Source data
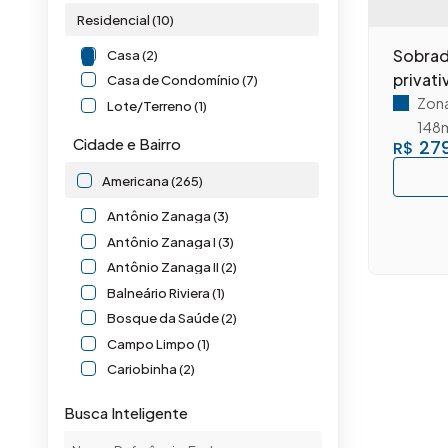
Residencial (10)
Sobrad
Casa (2)
privat
Casa de Condomínio (7)
Zona
Lote/Terreno (1)
148
Cidade e Bairro
279
R$
Americana (265)
Antônio Zanaga (3)
Antônio Zanaga I (3)
Antônio Zanaga II (2)
Balneário Riviera (1)
Bosque da Saúde (2)
Campo Limpo (1)
Cariobinha (2)
Catharina Zanaga (1)
Busca Inteligente
Centro (2)
Chácara Letônia (6)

EXERCISE AIM
Produce an exact copy of each line from the one holding "Bosque da Saúde (2)" through the last line of the records, both included, and nothing more.

TASK ANSWER
Bosque da Saúde (2)
Campo Limpo (1)
Cariobinha (2)
Catharina Zanaga (1)
Busca Inteligente
Centro (2)
Chácara Letônia (6)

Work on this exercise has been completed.